▶ Items from a dataset:
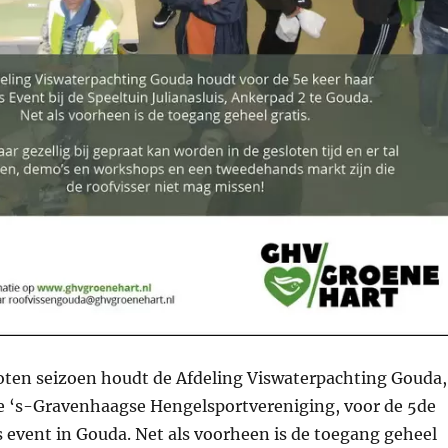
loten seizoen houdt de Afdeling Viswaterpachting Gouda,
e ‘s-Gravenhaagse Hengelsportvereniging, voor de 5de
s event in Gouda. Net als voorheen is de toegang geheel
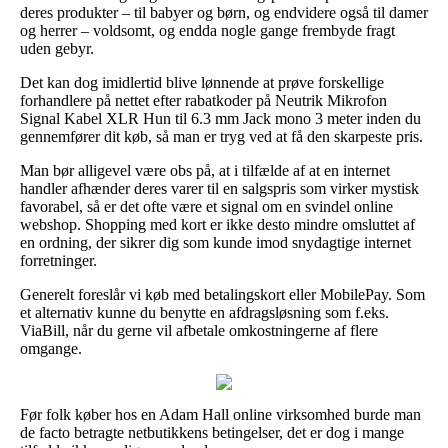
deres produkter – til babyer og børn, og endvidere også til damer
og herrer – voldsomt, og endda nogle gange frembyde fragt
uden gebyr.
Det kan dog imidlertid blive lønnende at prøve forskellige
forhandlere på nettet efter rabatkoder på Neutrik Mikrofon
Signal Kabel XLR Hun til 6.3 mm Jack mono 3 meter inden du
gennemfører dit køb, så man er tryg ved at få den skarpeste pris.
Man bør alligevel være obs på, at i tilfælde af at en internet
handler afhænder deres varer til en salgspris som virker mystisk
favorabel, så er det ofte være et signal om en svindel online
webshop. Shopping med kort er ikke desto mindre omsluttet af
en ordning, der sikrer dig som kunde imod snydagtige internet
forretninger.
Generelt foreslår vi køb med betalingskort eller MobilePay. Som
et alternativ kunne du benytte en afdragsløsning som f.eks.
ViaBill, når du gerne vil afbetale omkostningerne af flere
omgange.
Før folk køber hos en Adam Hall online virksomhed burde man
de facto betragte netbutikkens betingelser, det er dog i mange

▶ Exercise prompt: Write out, word for word, the lines from the first line of the entries through the one containing "forhandlere på nettet", both included. Leave out the pictures.

▶ Solution:
loten seizoen houdt de Afdeling Viswaterpachting Gouda,
e ‘s-Gravenhaagse Hengelsportvereniging, voor de 5de
s event in Gouda. Net als voorheen is de toegang geheel
deres produkter – til babyer og børn, og endvidere også til damer
og herrer – voldsomt, og endda nogle gange frembyde fragt
uden gebyr.
Det kan dog imidlertid blive lønnende at prøve forskellige
forhandlere på nettet efter rabatkoder på Neutrik Mikrofon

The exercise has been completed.